Apr 23, 2024 - Technology

AI shakes up corporate boards

Illustration of a board room table with 8 chairs, one of them a different color, surrounded by abstract shapes.

Illustration: Gabriella Turrisi/Axios

AI is forcing corporate boards to change how they operate, with the most aggressive companies appointing AI bots as observers to their boards and putting tech at the center of their board strategy work.

Why it matters: The world's largest companies are increasingly obsessed with AI — mentioning it repeatedly in 2024 earnings calls — but most boards lack the expertise to effectively guide AI strategies.

  • New uses of AI could support boards to make more informed decisions.

The big picture: The pace of AI innovation is pushing executives to develop AI strategies quicker than they have for previous new technologies, and boards are now part of that wave of change.

Case in point: One of the UAE's most valuable public companies, International Holding Company, has appointed Aiden Insight to its board as an "AI observer."

  • Aiden Insight is the persona of a tool called BoardNavigator, created by G42 — the Gulf region AI company that recently obtained a $1.5 billion investment from Microsoft.
  • BoardNavigator was built with Microsoft's Azure OpenAI service, in cooperation with Microsoft, G42 said in a statement.

How it works: G42 promises that Aiden Insight will provide "real-time insights to inform discussions and guide decisions" during business meetings, which it says is possible because of continuous data analysis and ethical and compliance monitoring.

  • The tool combines a company's own data with external market trend data to offer advice, and G42 says it works best for energy, health, finance and technology companies.

Context: Non-AI software has been changing board governance for years — most noticeably through "board portals" offered by companies such as Nasdaq, which create a secure environment for boards to deliberate and take action.

Driving the news: The National Association of Corporate Directors created a 24-member commission April 16 to develop AI principles to guide its 23,000 or so members who sit on boards.

  • The commission will be co-chaired by David Kenny, incoming chair of Best Buy and executive chair at Nielsen, and Nora Denzel, the lead independent director at AMD.

By the numbers: Only 13% of S&P 500 companies have at least one director with AI-related expertise, according to an analysis of SEC filings by ISS-Corporate, a governance consultancy.

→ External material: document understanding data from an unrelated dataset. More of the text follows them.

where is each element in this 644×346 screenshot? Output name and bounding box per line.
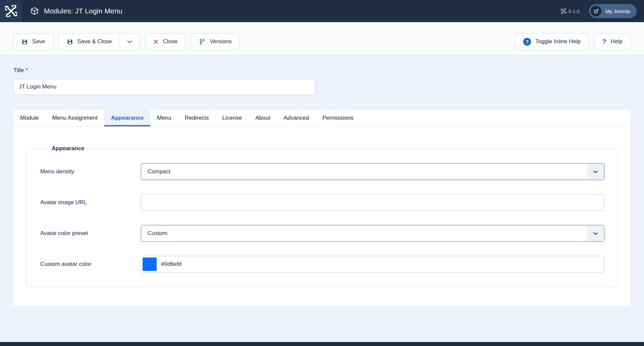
tab-menu-assignment[interactable]: Menu Assignment — [46, 110, 104, 126]
page-header: Modules: JT Login Menu — [30, 7, 122, 15]
save-options-dropdown-toggle[interactable] — [120, 33, 140, 50]
avatar-color-preset-label: Avatar color preset — [40, 230, 141, 237]
avatar-color-preset-value: Custom — [148, 230, 167, 237]
module-edit-card: Module Menu Assignment Appearance Menu R… — [13, 110, 631, 306]
avatar-image-url-input[interactable] — [141, 194, 604, 211]
avatar-image-url-label: Avatar image URL — [40, 199, 141, 206]
chevron-down-icon — [587, 226, 604, 241]
save-and-close-label: Save & Close — [77, 38, 112, 45]
joomla-logo[interactable] — [0, 0, 22, 22]
main-content: Title * Module Menu Assignment Appearanc… — [0, 67, 644, 306]
save-icon — [21, 39, 28, 45]
chevron-down-icon — [587, 164, 604, 179]
joomla-logo-icon — [5, 5, 17, 17]
save-icon — [67, 39, 73, 45]
custom-avatar-color-field[interactable]: #0d6efd — [141, 256, 604, 273]
external-link-icon — [591, 6, 601, 16]
page-title: Modules: JT Login Menu — [44, 7, 122, 15]
help-label: Help — [611, 38, 623, 45]
appearance-legend: Appearance — [48, 145, 88, 152]
menu-density-value: Compact — [148, 168, 170, 175]
menu-density-select[interactable]: Compact — [141, 163, 604, 180]
footer-bar — [0, 342, 644, 346]
tab-advanced[interactable]: Advanced — [277, 110, 316, 126]
avatar-image-url-row: Avatar image URL — [40, 194, 604, 211]
tab-menu[interactable]: Menu — [150, 110, 178, 126]
joomla-version: 6.1.0 — [561, 8, 580, 14]
save-and-close-button[interactable]: Save & Close — [59, 33, 120, 50]
avatar-color-preset-row: Avatar color preset Custom — [40, 225, 604, 242]
help-button[interactable]: ? Help — [594, 33, 631, 50]
toggle-inline-help-label: Toggle Inline Help — [535, 38, 581, 45]
code-branch-icon — [199, 39, 205, 45]
my-joomla-button[interactable]: My Joomla — [589, 4, 637, 18]
tab-license[interactable]: License — [216, 110, 249, 126]
save-button[interactable]: Save — [13, 33, 53, 50]
versions-label: Versions — [210, 38, 231, 45]
save-label: Save — [32, 38, 45, 45]
toggle-inline-help-button[interactable]: ? Toggle Inline Help — [515, 33, 589, 50]
question-mark-icon: ? — [602, 38, 606, 46]
title-field-label: Title * — [13, 67, 631, 74]
toolbar: Save Save & Close Close — [0, 22, 644, 55]
tab-permissions[interactable]: Permissions — [316, 110, 360, 126]
close-button[interactable]: Close — [145, 33, 185, 50]
version-number: 6.1.0 — [569, 8, 580, 14]
menu-density-label: Menu density — [40, 168, 141, 175]
avatar-color-preset-select[interactable]: Custom — [141, 225, 604, 242]
custom-avatar-color-value: #0d6efd — [161, 261, 181, 268]
close-x-icon — [153, 39, 159, 45]
custom-avatar-color-label: Custom avatar color — [40, 261, 141, 268]
topbar-right: 6.1.0 My Joomla — [561, 4, 644, 18]
title-input[interactable] — [13, 79, 315, 95]
appearance-fieldset: Appearance Menu density Compact Avatar i… — [26, 145, 618, 287]
tab-redirects[interactable]: Redirects — [178, 110, 216, 126]
tab-module[interactable]: Module — [13, 110, 46, 126]
topbar: Modules: JT Login Menu 6.1.0 — [0, 0, 644, 22]
versions-button[interactable]: Versions — [191, 33, 239, 50]
menu-density-row: Menu density Compact — [40, 163, 604, 180]
chevron-down-icon — [126, 38, 133, 45]
joomla-version-icon — [561, 8, 566, 14]
my-joomla-label: My Joomla — [605, 8, 630, 14]
module-cube-icon — [30, 7, 39, 15]
question-circle-icon: ? — [523, 38, 531, 46]
tab-bar: Module Menu Assignment Appearance Menu R… — [13, 110, 631, 127]
tab-appearance[interactable]: Appearance — [104, 110, 150, 126]
close-label: Close — [163, 38, 177, 45]
custom-avatar-color-row: Custom avatar color #0d6efd — [40, 256, 604, 273]
color-swatch[interactable] — [143, 257, 157, 271]
tab-about[interactable]: About — [249, 110, 277, 126]
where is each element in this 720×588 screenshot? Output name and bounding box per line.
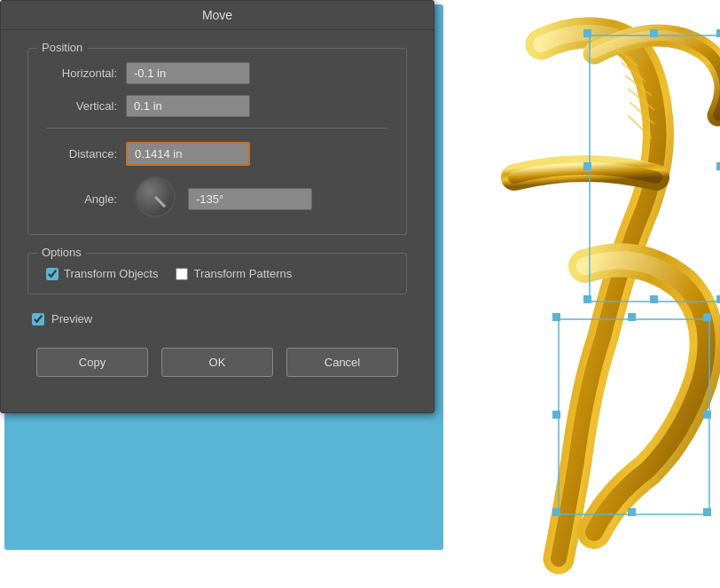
svg-rect-10: [716, 295, 720, 303]
vertical-label: Vertical:: [46, 99, 117, 113]
options-section: Options Transform Objects Transform Patt…: [27, 253, 407, 294]
angle-input[interactable]: [188, 188, 312, 210]
angle-row: Angle:: [46, 176, 388, 221]
horizontal-label: Horizontal:: [46, 67, 117, 80]
copy-button[interactable]: Copy: [36, 348, 148, 377]
transform-objects-checkbox[interactable]: [46, 268, 59, 280]
dialog-body: Position Horizontal: Vertical: Distance:…: [1, 30, 434, 395]
svg-rect-11: [650, 29, 658, 37]
cancel-button[interactable]: Cancel: [286, 348, 398, 377]
button-row: Copy OK Cancel: [27, 348, 407, 377]
transform-patterns-item[interactable]: Transform Patterns: [176, 267, 292, 280]
svg-rect-20: [628, 313, 636, 321]
vertical-row: Vertical:: [46, 95, 388, 117]
angle-dial[interactable]: [135, 176, 176, 217]
transform-patterns-label: Transform Patterns: [193, 267, 292, 280]
dialog-title: Move: [1, 1, 434, 30]
svg-rect-8: [716, 29, 720, 37]
svg-rect-7: [583, 29, 591, 37]
svg-rect-22: [703, 411, 711, 419]
svg-rect-13: [716, 162, 720, 170]
distance-row: Distance:: [46, 142, 388, 166]
options-section-label: Options: [37, 246, 86, 259]
svg-rect-23: [628, 508, 636, 516]
position-section-label: Position: [37, 41, 87, 54]
vertical-input[interactable]: [126, 95, 250, 117]
distance-input[interactable]: [126, 142, 250, 166]
transform-objects-item[interactable]: Transform Objects: [46, 267, 158, 280]
svg-rect-19: [703, 508, 711, 516]
preview-row: Preview: [27, 312, 407, 325]
svg-rect-14: [650, 295, 658, 303]
options-checkbox-row: Transform Objects Transform Patterns: [46, 267, 388, 280]
position-section: Position Horizontal: Vertical: Distance:…: [27, 48, 407, 235]
section-divider: [46, 128, 388, 129]
horizontal-row: Horizontal:: [46, 62, 388, 84]
svg-rect-18: [552, 508, 560, 516]
transform-patterns-checkbox[interactable]: [176, 268, 188, 280]
ok-button[interactable]: OK: [161, 348, 273, 377]
angle-label: Angle:: [46, 192, 117, 206]
horizontal-input[interactable]: [126, 62, 250, 84]
transform-objects-label: Transform Objects: [64, 267, 158, 280]
svg-rect-12: [583, 162, 591, 170]
svg-rect-16: [552, 313, 560, 321]
distance-label: Distance:: [46, 147, 117, 161]
preview-checkbox[interactable]: [32, 313, 44, 325]
angle-dial-container: [135, 176, 179, 221]
preview-label: Preview: [51, 312, 92, 325]
svg-rect-21: [552, 411, 560, 419]
move-dialog: Move Position Horizontal: Vertical: Dist…: [0, 0, 434, 413]
svg-rect-9: [583, 295, 591, 303]
svg-rect-17: [703, 313, 711, 321]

  • Just eight companies in the S&P 500 have formal AI board oversight systems, per ISS, and only around 1 in 7 Fortune 500 boards have a broader science or technology committee.

What they're saying: "The use of AI in the boardroom is a game changer," Kiril Evtimov, group chief technology officer for G42, said in a statement.

  • "CEOs sometimes don't understand the issue well enough to organize the different interests inside the organization" around AI, and boards need AI competence to spot that, Friso van der Oord, senior vice president at NACD, told Axios.
  • "It's crazy for a board to [still] get updates every 90 days with PDFs when predictive AI can spot a revenue issue two weeks into a quarter," Steve Singh, managing director of Madrona Venture Group, told Axios.
  • Singh, who is also a board member at Clari, a revenue management platform used by executives and boards, said: "Soon with generative AI, agents will be working on the board's behalf, prodding a company's revenue leaders. The board will add a permanent layer of analytical value to the organization."

Between the lines: Experts suggest that, thanks to AI and other tech-driven trends, executives need to hear from their boards more frequently, rather than once a month or every three months.

Yes, but: All this acceleration of board work could blur the lines between a company's operational management and board oversight.

  • Seating an AI bot on a board also raises novel questions about liability for the AI's actions. Alissa Kole, managing director of advisory firm Govern Center, argues that responsibility lies with the AI's developers, "effectively upending the entire concept of board liability insurance."

Flashback: 45% of respondents to a 2015 World Economic Forum technology survey predicted the first AI board directors would appear by 2025.

The bottom line: Executives and their boards will need to work in tandem to spot and seize AI opportunities — and some of those conversations will be with AI agents.